Departmental News
News
-
Former student Damani J. Partridge publishes a new book Blackness as a Universal Claim: Holocaust Heritage, Noncitizen Futures, and Black Power in Berlin (University of California Press, 2022)
November 17, 2022
Damani's book examines the relationships between European Enlightenment, Holocaust memory, and “Black” futures in modern Germany. Damani is Professor of of Anthropology and Afroamerican and African Studies at the University of Michigan. Wir gratulieren, Damani!
-
Graduate Student Qingyang Freya Zhou receives the German Studies Association Prize for the Best Essay in German Studies by a Graduate Student
November 12, 2022
The GSA Prize 2022 for the Best Essay in German Studies by a Graduate Student is awarded to the best unpublished, article-length manuscript written by a graduate student during the previous year. Freya's award-winning essay, "'A Temporality of Imminent, Never-Consummated Arrival’: Contemporary German Documentaries on North Korea,” will be published in an upcoming issue of the German Studies Review. Herzlichen Glückwunsch, Freya!
-
A former student publishes an article in German Studies Review
November 1, 2022
Yael Almog, "Politics and Literary Capital in Tomer Gardi's Broken German," German Studies Review, Volume 45, Number 3, October 2022, pp. 557-576. Yael is an Associate Professor of German at Durham University, UK, and the author of Secularism and Hermeneutics (2019). -
A former student publishes an article in German Studies Review
November 1, 2022
Paul Dobryden, "Marked Man: Fantasies of the Able Body in Fritz Lang's M," German Studies Review, Volume 45, Number 3, October 2022, pp. 407-428. Paul is an Assistant Professor of German at the University of Virginia and the author of The Hygienic Apparatus: Weimar Cinema and Environmental Disorder (2022). -
Prof.
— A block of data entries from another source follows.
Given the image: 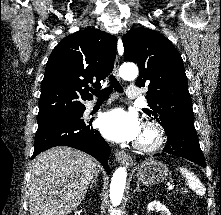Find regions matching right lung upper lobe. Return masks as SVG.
I'll return each instance as SVG.
<instances>
[{
    "instance_id": "1",
    "label": "right lung upper lobe",
    "mask_w": 221,
    "mask_h": 215,
    "mask_svg": "<svg viewBox=\"0 0 221 215\" xmlns=\"http://www.w3.org/2000/svg\"><path fill=\"white\" fill-rule=\"evenodd\" d=\"M117 38L98 29L67 36L51 53L41 85L38 117L60 115L84 108L92 99L90 86L113 70Z\"/></svg>"
}]
</instances>
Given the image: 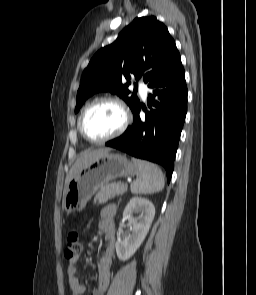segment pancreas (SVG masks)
Returning <instances> with one entry per match:
<instances>
[{"mask_svg":"<svg viewBox=\"0 0 256 295\" xmlns=\"http://www.w3.org/2000/svg\"><path fill=\"white\" fill-rule=\"evenodd\" d=\"M126 191H127V184L120 181L104 185L100 188V190L96 194L94 198V203L96 204V202H98L99 204H104L109 199H112L118 195H122Z\"/></svg>","mask_w":256,"mask_h":295,"instance_id":"cf45deb5","label":"pancreas"}]
</instances>
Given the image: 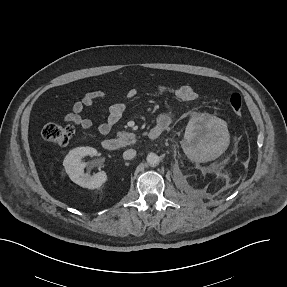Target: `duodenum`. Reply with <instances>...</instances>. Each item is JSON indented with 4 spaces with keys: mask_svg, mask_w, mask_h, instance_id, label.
Listing matches in <instances>:
<instances>
[{
    "mask_svg": "<svg viewBox=\"0 0 287 287\" xmlns=\"http://www.w3.org/2000/svg\"><path fill=\"white\" fill-rule=\"evenodd\" d=\"M164 128L161 126L153 127L150 129L148 136L150 139L155 140L163 133ZM122 145V142L118 138H106L102 141V146L107 151L118 150Z\"/></svg>",
    "mask_w": 287,
    "mask_h": 287,
    "instance_id": "410a0bca",
    "label": "duodenum"
}]
</instances>
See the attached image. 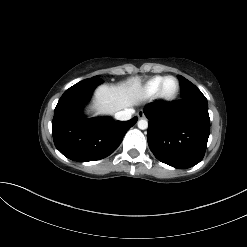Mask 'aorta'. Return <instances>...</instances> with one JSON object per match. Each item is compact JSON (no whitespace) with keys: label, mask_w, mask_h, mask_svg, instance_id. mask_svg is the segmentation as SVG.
I'll use <instances>...</instances> for the list:
<instances>
[{"label":"aorta","mask_w":247,"mask_h":247,"mask_svg":"<svg viewBox=\"0 0 247 247\" xmlns=\"http://www.w3.org/2000/svg\"><path fill=\"white\" fill-rule=\"evenodd\" d=\"M137 125L139 129L145 130L148 128V121L145 119H141L138 121Z\"/></svg>","instance_id":"1"}]
</instances>
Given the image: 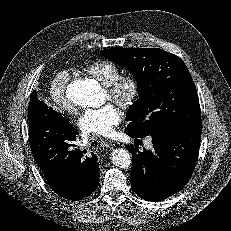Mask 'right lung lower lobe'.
I'll list each match as a JSON object with an SVG mask.
<instances>
[{"mask_svg":"<svg viewBox=\"0 0 231 231\" xmlns=\"http://www.w3.org/2000/svg\"><path fill=\"white\" fill-rule=\"evenodd\" d=\"M30 106L29 144L48 184L67 200L89 196L99 183L97 156L75 148L77 130L64 116L38 101L36 91L31 94Z\"/></svg>","mask_w":231,"mask_h":231,"instance_id":"1","label":"right lung lower lobe"}]
</instances>
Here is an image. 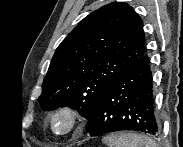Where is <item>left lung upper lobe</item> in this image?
<instances>
[{"label": "left lung upper lobe", "instance_id": "5c2ea615", "mask_svg": "<svg viewBox=\"0 0 183 147\" xmlns=\"http://www.w3.org/2000/svg\"><path fill=\"white\" fill-rule=\"evenodd\" d=\"M144 53L142 19L126 3L107 4L58 46L38 101L44 110L69 106L88 119L106 89Z\"/></svg>", "mask_w": 183, "mask_h": 147}]
</instances>
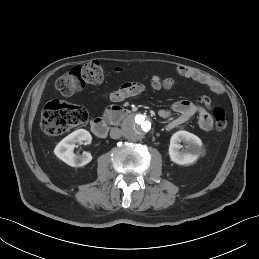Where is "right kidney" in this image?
<instances>
[{
  "instance_id": "obj_1",
  "label": "right kidney",
  "mask_w": 259,
  "mask_h": 259,
  "mask_svg": "<svg viewBox=\"0 0 259 259\" xmlns=\"http://www.w3.org/2000/svg\"><path fill=\"white\" fill-rule=\"evenodd\" d=\"M91 140V134L87 130L78 129L61 140L55 147L54 153L69 166H84L92 160V155L89 152L75 154L73 150L75 148V143L84 142L87 145L91 143Z\"/></svg>"
}]
</instances>
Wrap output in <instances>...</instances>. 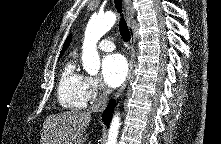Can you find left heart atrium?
I'll use <instances>...</instances> for the list:
<instances>
[{
  "label": "left heart atrium",
  "instance_id": "left-heart-atrium-1",
  "mask_svg": "<svg viewBox=\"0 0 221 144\" xmlns=\"http://www.w3.org/2000/svg\"><path fill=\"white\" fill-rule=\"evenodd\" d=\"M128 66L121 54H111L102 61V76L105 84L111 88L121 85L127 76Z\"/></svg>",
  "mask_w": 221,
  "mask_h": 144
}]
</instances>
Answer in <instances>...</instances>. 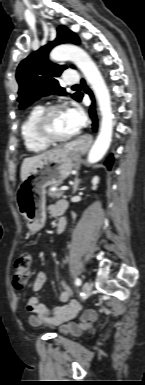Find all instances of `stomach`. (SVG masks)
Wrapping results in <instances>:
<instances>
[{
	"instance_id": "obj_1",
	"label": "stomach",
	"mask_w": 145,
	"mask_h": 385,
	"mask_svg": "<svg viewBox=\"0 0 145 385\" xmlns=\"http://www.w3.org/2000/svg\"><path fill=\"white\" fill-rule=\"evenodd\" d=\"M72 168L73 156L69 147L56 148L36 162L28 177L19 184L16 203L31 233L43 228L46 221V187L62 183Z\"/></svg>"
}]
</instances>
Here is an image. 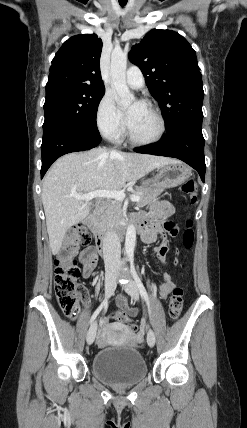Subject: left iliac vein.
I'll return each mask as SVG.
<instances>
[{"label":"left iliac vein","mask_w":247,"mask_h":428,"mask_svg":"<svg viewBox=\"0 0 247 428\" xmlns=\"http://www.w3.org/2000/svg\"><path fill=\"white\" fill-rule=\"evenodd\" d=\"M124 290L131 296L135 301L139 299V290L136 283L133 280H129L127 283L122 285ZM155 334L152 329L148 330L147 333V343L150 347L155 345Z\"/></svg>","instance_id":"1"}]
</instances>
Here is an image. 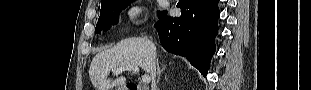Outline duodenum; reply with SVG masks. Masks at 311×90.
<instances>
[{"label": "duodenum", "mask_w": 311, "mask_h": 90, "mask_svg": "<svg viewBox=\"0 0 311 90\" xmlns=\"http://www.w3.org/2000/svg\"><path fill=\"white\" fill-rule=\"evenodd\" d=\"M125 90H145V88L138 86L136 84H129V85H127Z\"/></svg>", "instance_id": "410a0bca"}]
</instances>
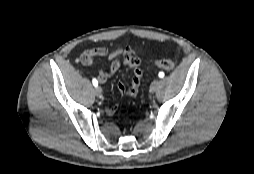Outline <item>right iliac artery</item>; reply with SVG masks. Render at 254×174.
<instances>
[{
	"label": "right iliac artery",
	"mask_w": 254,
	"mask_h": 174,
	"mask_svg": "<svg viewBox=\"0 0 254 174\" xmlns=\"http://www.w3.org/2000/svg\"><path fill=\"white\" fill-rule=\"evenodd\" d=\"M92 83H93V85H94L95 87L98 86V81H97L95 78H93Z\"/></svg>",
	"instance_id": "obj_1"
}]
</instances>
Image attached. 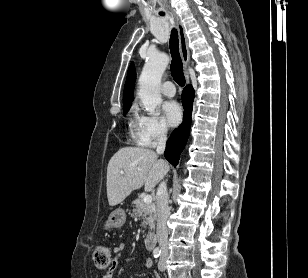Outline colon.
Segmentation results:
<instances>
[{
  "label": "colon",
  "mask_w": 308,
  "mask_h": 278,
  "mask_svg": "<svg viewBox=\"0 0 308 278\" xmlns=\"http://www.w3.org/2000/svg\"><path fill=\"white\" fill-rule=\"evenodd\" d=\"M113 252L104 245L97 246L93 251V261L98 270L107 271L113 264Z\"/></svg>",
  "instance_id": "colon-1"
}]
</instances>
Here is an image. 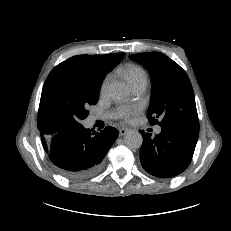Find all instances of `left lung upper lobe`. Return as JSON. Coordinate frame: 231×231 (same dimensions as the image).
<instances>
[{"label":"left lung upper lobe","instance_id":"obj_1","mask_svg":"<svg viewBox=\"0 0 231 231\" xmlns=\"http://www.w3.org/2000/svg\"><path fill=\"white\" fill-rule=\"evenodd\" d=\"M130 59L142 64L151 75L149 123L199 129L194 92L186 72L159 52L134 54Z\"/></svg>","mask_w":231,"mask_h":231}]
</instances>
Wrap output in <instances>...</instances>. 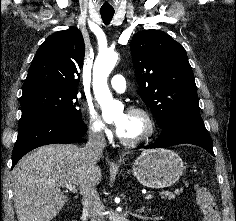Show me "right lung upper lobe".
Instances as JSON below:
<instances>
[{"instance_id":"obj_1","label":"right lung upper lobe","mask_w":236,"mask_h":221,"mask_svg":"<svg viewBox=\"0 0 236 221\" xmlns=\"http://www.w3.org/2000/svg\"><path fill=\"white\" fill-rule=\"evenodd\" d=\"M84 55V40L77 28L48 36L32 60L22 94L44 89L78 92Z\"/></svg>"}]
</instances>
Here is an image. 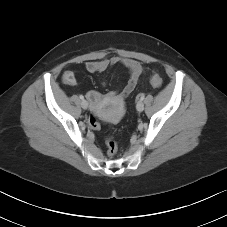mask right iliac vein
I'll return each instance as SVG.
<instances>
[{"label":"right iliac vein","mask_w":227,"mask_h":227,"mask_svg":"<svg viewBox=\"0 0 227 227\" xmlns=\"http://www.w3.org/2000/svg\"><path fill=\"white\" fill-rule=\"evenodd\" d=\"M81 107H82L83 109H87V108H88V102H87L86 100H83V101L81 102Z\"/></svg>","instance_id":"63e3f726"}]
</instances>
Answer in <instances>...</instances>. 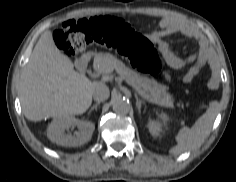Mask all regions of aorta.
<instances>
[{
    "instance_id": "762f6f07",
    "label": "aorta",
    "mask_w": 236,
    "mask_h": 182,
    "mask_svg": "<svg viewBox=\"0 0 236 182\" xmlns=\"http://www.w3.org/2000/svg\"><path fill=\"white\" fill-rule=\"evenodd\" d=\"M113 111L119 115H126L130 111V104L123 98H116L113 101Z\"/></svg>"
}]
</instances>
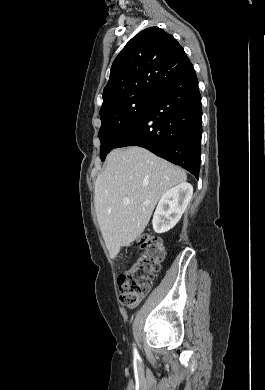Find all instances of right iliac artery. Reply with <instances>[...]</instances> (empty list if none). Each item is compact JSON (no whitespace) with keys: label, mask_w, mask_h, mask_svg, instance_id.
<instances>
[{"label":"right iliac artery","mask_w":265,"mask_h":390,"mask_svg":"<svg viewBox=\"0 0 265 390\" xmlns=\"http://www.w3.org/2000/svg\"><path fill=\"white\" fill-rule=\"evenodd\" d=\"M134 358L135 359H138L139 358V354H138V351L137 349L134 347Z\"/></svg>","instance_id":"obj_1"}]
</instances>
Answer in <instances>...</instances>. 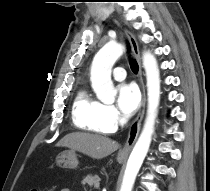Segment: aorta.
<instances>
[{
  "label": "aorta",
  "instance_id": "obj_1",
  "mask_svg": "<svg viewBox=\"0 0 210 191\" xmlns=\"http://www.w3.org/2000/svg\"><path fill=\"white\" fill-rule=\"evenodd\" d=\"M123 52L124 47L121 44L109 42L94 57L90 79L97 98L105 104H111L115 100L117 91L111 80V70ZM142 60L147 80V115L143 130L128 159L120 191H132L136 176L149 150L160 101V74L156 58L145 52Z\"/></svg>",
  "mask_w": 210,
  "mask_h": 191
}]
</instances>
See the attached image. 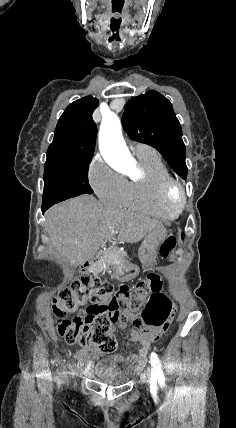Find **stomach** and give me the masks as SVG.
<instances>
[{"label": "stomach", "instance_id": "0dacf381", "mask_svg": "<svg viewBox=\"0 0 236 428\" xmlns=\"http://www.w3.org/2000/svg\"><path fill=\"white\" fill-rule=\"evenodd\" d=\"M165 238V228H156V230L148 232L147 236H145L138 250L139 260H141L144 269L154 268V262L158 256L157 250ZM115 272L116 278L119 279V282L124 283L126 286L129 285L131 279L139 278L138 267L133 266V264L130 263L117 266Z\"/></svg>", "mask_w": 236, "mask_h": 428}]
</instances>
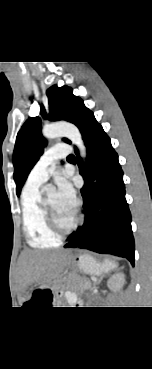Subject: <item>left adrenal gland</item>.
Listing matches in <instances>:
<instances>
[{
	"mask_svg": "<svg viewBox=\"0 0 152 369\" xmlns=\"http://www.w3.org/2000/svg\"><path fill=\"white\" fill-rule=\"evenodd\" d=\"M104 276H105V275H102V276L98 279V281L94 284V287H96L97 285H99V284L101 283V281L103 280Z\"/></svg>",
	"mask_w": 152,
	"mask_h": 369,
	"instance_id": "obj_1",
	"label": "left adrenal gland"
}]
</instances>
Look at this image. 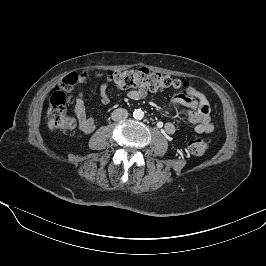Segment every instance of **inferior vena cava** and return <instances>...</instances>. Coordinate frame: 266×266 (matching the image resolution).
Masks as SVG:
<instances>
[{
  "label": "inferior vena cava",
  "instance_id": "1",
  "mask_svg": "<svg viewBox=\"0 0 266 266\" xmlns=\"http://www.w3.org/2000/svg\"><path fill=\"white\" fill-rule=\"evenodd\" d=\"M128 117V111L124 108L115 109L112 114L111 118L113 121H121Z\"/></svg>",
  "mask_w": 266,
  "mask_h": 266
}]
</instances>
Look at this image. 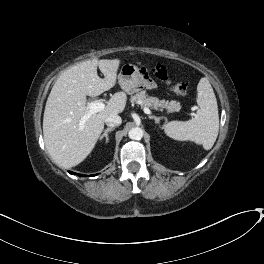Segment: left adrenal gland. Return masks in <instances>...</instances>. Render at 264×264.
<instances>
[{"mask_svg":"<svg viewBox=\"0 0 264 264\" xmlns=\"http://www.w3.org/2000/svg\"><path fill=\"white\" fill-rule=\"evenodd\" d=\"M149 119H154L156 124L160 123V120L162 119V117H157V116H149Z\"/></svg>","mask_w":264,"mask_h":264,"instance_id":"left-adrenal-gland-1","label":"left adrenal gland"}]
</instances>
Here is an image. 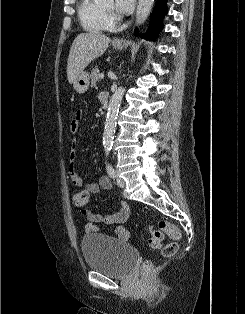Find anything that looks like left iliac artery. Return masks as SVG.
<instances>
[{
  "instance_id": "1",
  "label": "left iliac artery",
  "mask_w": 245,
  "mask_h": 314,
  "mask_svg": "<svg viewBox=\"0 0 245 314\" xmlns=\"http://www.w3.org/2000/svg\"><path fill=\"white\" fill-rule=\"evenodd\" d=\"M106 170L110 177L115 178V170L110 163H106Z\"/></svg>"
}]
</instances>
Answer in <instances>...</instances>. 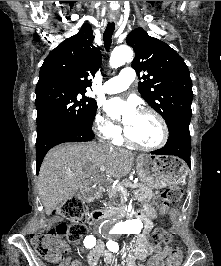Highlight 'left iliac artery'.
I'll use <instances>...</instances> for the list:
<instances>
[{
  "label": "left iliac artery",
  "mask_w": 221,
  "mask_h": 266,
  "mask_svg": "<svg viewBox=\"0 0 221 266\" xmlns=\"http://www.w3.org/2000/svg\"><path fill=\"white\" fill-rule=\"evenodd\" d=\"M106 246L107 248L112 251V252H117L119 250V246H118V243L115 242V241H112V240H109L107 243H106Z\"/></svg>",
  "instance_id": "left-iliac-artery-1"
}]
</instances>
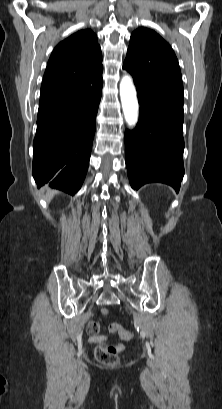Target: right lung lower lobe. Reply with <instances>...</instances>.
<instances>
[{"mask_svg":"<svg viewBox=\"0 0 222 409\" xmlns=\"http://www.w3.org/2000/svg\"><path fill=\"white\" fill-rule=\"evenodd\" d=\"M102 73L79 93L39 103L33 142V177L74 195L88 169L95 120L102 95Z\"/></svg>","mask_w":222,"mask_h":409,"instance_id":"right-lung-lower-lobe-1","label":"right lung lower lobe"}]
</instances>
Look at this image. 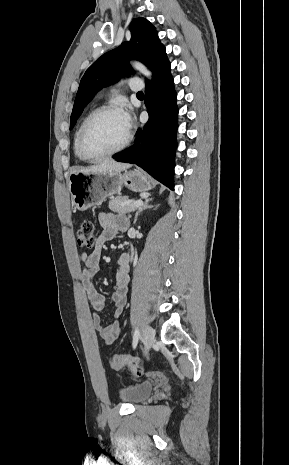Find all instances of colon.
Masks as SVG:
<instances>
[{
    "mask_svg": "<svg viewBox=\"0 0 289 465\" xmlns=\"http://www.w3.org/2000/svg\"><path fill=\"white\" fill-rule=\"evenodd\" d=\"M77 242L79 246L87 248H91L96 244L95 228L91 220H84L80 224L77 231ZM110 366L116 370H120L125 366H128L130 372H133L138 376L142 374L138 360H132L127 363L126 358L123 356H112L110 359Z\"/></svg>",
    "mask_w": 289,
    "mask_h": 465,
    "instance_id": "5ec220e1",
    "label": "colon"
}]
</instances>
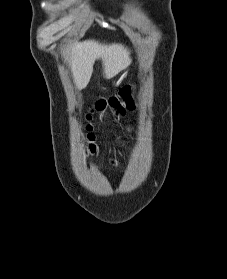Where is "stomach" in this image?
<instances>
[{"label":"stomach","mask_w":227,"mask_h":279,"mask_svg":"<svg viewBox=\"0 0 227 279\" xmlns=\"http://www.w3.org/2000/svg\"><path fill=\"white\" fill-rule=\"evenodd\" d=\"M123 77H124V76H122V77L119 79L118 83L123 79Z\"/></svg>","instance_id":"obj_1"}]
</instances>
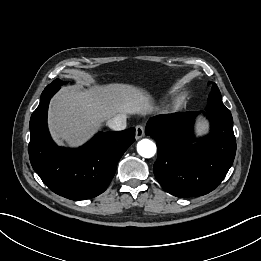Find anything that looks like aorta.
Returning <instances> with one entry per match:
<instances>
[{"label":"aorta","instance_id":"obj_1","mask_svg":"<svg viewBox=\"0 0 261 261\" xmlns=\"http://www.w3.org/2000/svg\"><path fill=\"white\" fill-rule=\"evenodd\" d=\"M137 152L144 158H151L156 153V145L149 139H142L137 144Z\"/></svg>","mask_w":261,"mask_h":261}]
</instances>
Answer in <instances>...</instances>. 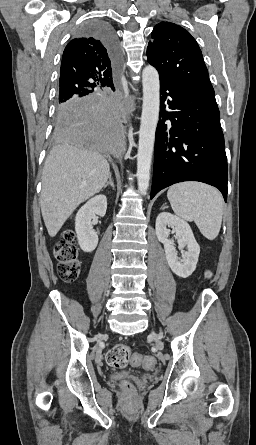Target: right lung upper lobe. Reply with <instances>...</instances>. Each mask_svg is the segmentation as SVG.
Listing matches in <instances>:
<instances>
[{
    "label": "right lung upper lobe",
    "mask_w": 256,
    "mask_h": 445,
    "mask_svg": "<svg viewBox=\"0 0 256 445\" xmlns=\"http://www.w3.org/2000/svg\"><path fill=\"white\" fill-rule=\"evenodd\" d=\"M116 67L106 45L98 37L87 31L80 32L63 52L58 102L94 93L98 87L113 88Z\"/></svg>",
    "instance_id": "obj_1"
}]
</instances>
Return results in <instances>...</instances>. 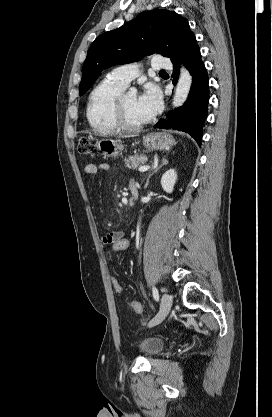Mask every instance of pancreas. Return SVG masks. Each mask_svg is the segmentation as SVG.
Wrapping results in <instances>:
<instances>
[{
    "instance_id": "cf45deb5",
    "label": "pancreas",
    "mask_w": 272,
    "mask_h": 417,
    "mask_svg": "<svg viewBox=\"0 0 272 417\" xmlns=\"http://www.w3.org/2000/svg\"><path fill=\"white\" fill-rule=\"evenodd\" d=\"M147 162V157L145 155H135V156H129L127 159H125L126 167L129 169H137L140 164H144Z\"/></svg>"
}]
</instances>
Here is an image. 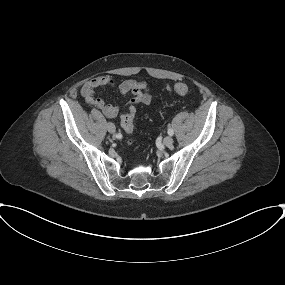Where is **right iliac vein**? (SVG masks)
I'll list each match as a JSON object with an SVG mask.
<instances>
[{
	"label": "right iliac vein",
	"instance_id": "63e3f726",
	"mask_svg": "<svg viewBox=\"0 0 285 285\" xmlns=\"http://www.w3.org/2000/svg\"><path fill=\"white\" fill-rule=\"evenodd\" d=\"M106 128H107V131L111 134H114L115 133V125L111 122H108L107 125H106Z\"/></svg>",
	"mask_w": 285,
	"mask_h": 285
}]
</instances>
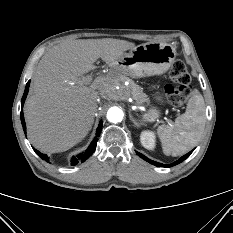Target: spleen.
Masks as SVG:
<instances>
[{
    "label": "spleen",
    "mask_w": 233,
    "mask_h": 233,
    "mask_svg": "<svg viewBox=\"0 0 233 233\" xmlns=\"http://www.w3.org/2000/svg\"><path fill=\"white\" fill-rule=\"evenodd\" d=\"M206 123L205 103L197 91L188 101L184 114L171 125L157 129L165 155L179 156L191 150L199 141Z\"/></svg>",
    "instance_id": "spleen-1"
}]
</instances>
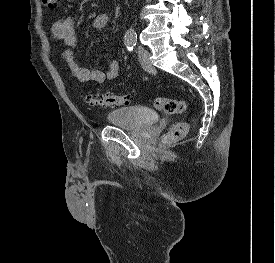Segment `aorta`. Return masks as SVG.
Returning <instances> with one entry per match:
<instances>
[{"instance_id": "aorta-1", "label": "aorta", "mask_w": 275, "mask_h": 263, "mask_svg": "<svg viewBox=\"0 0 275 263\" xmlns=\"http://www.w3.org/2000/svg\"><path fill=\"white\" fill-rule=\"evenodd\" d=\"M127 36H128V37H133V36H134V33H133L132 31H130V32L127 33Z\"/></svg>"}]
</instances>
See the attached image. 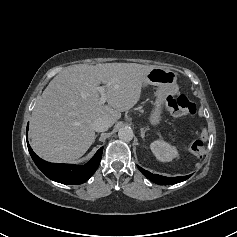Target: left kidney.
I'll list each match as a JSON object with an SVG mask.
<instances>
[{"mask_svg":"<svg viewBox=\"0 0 237 237\" xmlns=\"http://www.w3.org/2000/svg\"><path fill=\"white\" fill-rule=\"evenodd\" d=\"M150 148L155 157L162 162H170L174 158L178 157L176 147L163 140H156L152 142Z\"/></svg>","mask_w":237,"mask_h":237,"instance_id":"1","label":"left kidney"}]
</instances>
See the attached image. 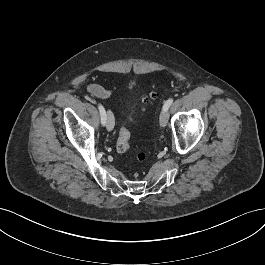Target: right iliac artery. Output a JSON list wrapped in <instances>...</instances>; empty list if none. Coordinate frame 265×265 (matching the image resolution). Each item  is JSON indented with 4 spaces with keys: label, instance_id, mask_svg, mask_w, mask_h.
I'll list each match as a JSON object with an SVG mask.
<instances>
[{
    "label": "right iliac artery",
    "instance_id": "obj_1",
    "mask_svg": "<svg viewBox=\"0 0 265 265\" xmlns=\"http://www.w3.org/2000/svg\"><path fill=\"white\" fill-rule=\"evenodd\" d=\"M98 109H99V112H100L101 123H102V125H105V123H106V112H105V109H104V107L101 104H98Z\"/></svg>",
    "mask_w": 265,
    "mask_h": 265
}]
</instances>
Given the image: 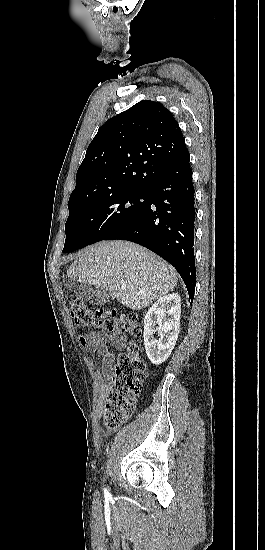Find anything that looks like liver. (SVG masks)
Here are the masks:
<instances>
[{"instance_id": "obj_1", "label": "liver", "mask_w": 265, "mask_h": 550, "mask_svg": "<svg viewBox=\"0 0 265 550\" xmlns=\"http://www.w3.org/2000/svg\"><path fill=\"white\" fill-rule=\"evenodd\" d=\"M67 276L109 291L122 305L141 310L173 291L176 270L148 249L122 240L102 241L78 252ZM120 284L126 289L119 288Z\"/></svg>"}]
</instances>
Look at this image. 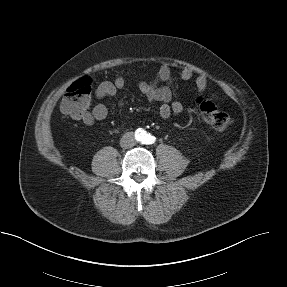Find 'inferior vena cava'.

Kaes launches a new website WeimarCinema.org
October 1, 2022
Co-edited with Cynthia Walk from the Sunrise Foundation for the Study of German Cinema and Media, WeimarCinema.org represents a central online archive and research hub for the exploration of Weimar film culture. The project would not have been possible without the collaboration of former and current graduate students in the German department.
-
Graduate Student Qingyang Freya Zhou publishes an article and becomes the new assistant of the German Studies Review book review section
September 27, 2022
Freya's article "Queering the Screen: Spectral Figures and German-Taiwanese Encounters in Monika Treut’s Ghosted" was published in Seminar (University of Toronto Press) vol 58 Issue 3 September 2022, pp. 251-270. -
Graduate Student Elizabeth Sun presents a paper at the German Studies Association Conference
September 27, 2022
Elizabeth presented her paper titled "Halbzeug Realities: How do we interpret machine-generated literature?" as part of the "Modeling IR-Reality" panel.
-
Graduate Student Molly Krueger gives a paper at the GSA and starts a Leo Baeck Institute Fellowship to work on her dissertation.
September 27, 2022
Molly's paper was titled "'Was übrig bleibt:' Max Czollek and the ‘Lachrymose Aesthetic’ in Contemporary German-Jewish Poetry”; it was part of the panel “Jews - Holocaust - Poetry." The LBI fellowship was awarded for her dissertation project with the working title, After Auschwitz: Contemporary German-Jewish Poetics and the Persistence of the Past). Since the grant is geographically flexible, she will spend a year in Berlin.
-
Graduate Student Elizabeth Sun, the new managing editor of our student-run online journal TRANSIT, has launched a new issue of the journal
September 20, 2022
(TRANSIT, VOL. 13, ISSUE 2, 2022: TRANSIT )Under the topic of Archival Engagement, the beautifully designed issue contains refereed scholarly essays, including work of our own UCB graduate students and alums as authors, translators, and reviewers. -
Graduate Student Verena Wolf presents a paper at Princeton University
September 18, 2022
Verena's paper, "Narratives of Risk: Aesthetic Form and Language in Christa Wolf’s Störfall," was part of a conference, "The Automated Condition. Manifestations and Narratives in Art, Literature, and Culture," which was organized by Princeton's Department of German from May 11- May 13, 2022.